It’s not often you see your employee waggle for your customers.
But then, you don’t have Kate.
Last month I had the opportunity to spend three days in Savannah, GA with my coach and a few peers to step away from our day to day lives and re-imagine all that we and our business could be. Part of the experience included meeting two local business owners with thriving businesses.
That’s where I met Kate.
Her boss, Ted Dennard created Savannah Bee Company, a bottler of world-class honeys and beeswax-based body care products. Ted spoke to us for about 45-minutes, sharing his humble story of how a chance encounter with an old bee keeper when he was twelve evolved into a million-dollar business. He is a well spoken business man completely at home in his mismatched leather flip flops sporting a look that would suggest adventurer, surfer, or tree-hugger. Certainly not what you would expect from a finalist of the 2010 Ernst & Young Entrepreneur of the Year award.
Ted is the real deal, but I loved Kate.
Kate is one of the newest faces at Savannah Bee and she is IN LOVE with what she does. Kate is a lean and muscular blond with bouncy curls that fall just over her ears. She dresses in casual, comfortable natural cotton beachwear and sandals, as does the rest of the team in popular little resort town. Kate unmistakably embodies the pure natural Savannah Bee brand.
As Kate introduced us to the Savannah Bee line of honey products and the amazing bumble bee that makes it all possible, she literally oozed giddiness. She showed us the in-store beehive thriving with activity, pointed out the different bee roles and shared with us how she intentionally allows herself to be stung monthly to overcome her dangerous allergy to bees.
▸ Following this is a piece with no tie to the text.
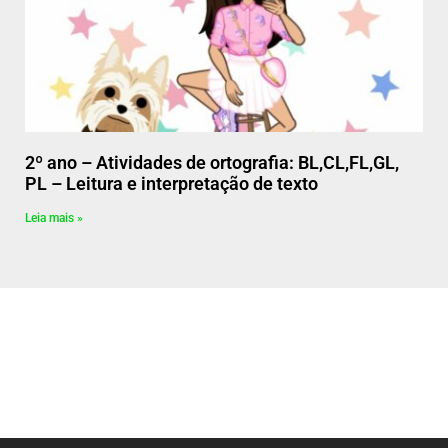
2º ano – Atividades de ortografia: BL,CL,FL,GL,
PL – Leitura e interpretação de texto
Leia mais »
And then the sweetest thing happened. Kate showed all fifteen of us attentive Yankee entrepreneurs the scout bee waggle. Shifting from left to right and beaming from ear to ear, she twisted with more zeal than Chubby Checker himself. We loved her.
You need a Kate. I need a Kate. As small business leaders we need team members genuinely excited about what we’re doing and why. Excited enough to waggle for strangers. At Savannah Bee, you could have imagined any one of their team members willing to do the same. Even more advantageous to Ted, you could have hand-picked Savannah-Bee-worthy employees from a crowd of applicants within a few minutes.The brand image is so strong, misfits (employees, vendors and customers) are blatantly out-of-place immediately – like crickets trying to invade a bee hive.
Here are five brand lessons from that field trip I’d like to share with you:
- Create a cause behind your brand that is exciting. It is about more than money honey.
- Be authentic. Establish the brand and trust in the brand.
- Be intentional about hiring the right personal values and training for skill. It can be slow in the beginning, but the rewards payoff for years to come.
- When your brand is strong, it is easy to locate people who appreciate it.
- Leverage relationships with companies that also embody the brand and the mission.
Thinking about your brand? If I had to pick one word for the Savannah Bee Brand it would be “authentic”.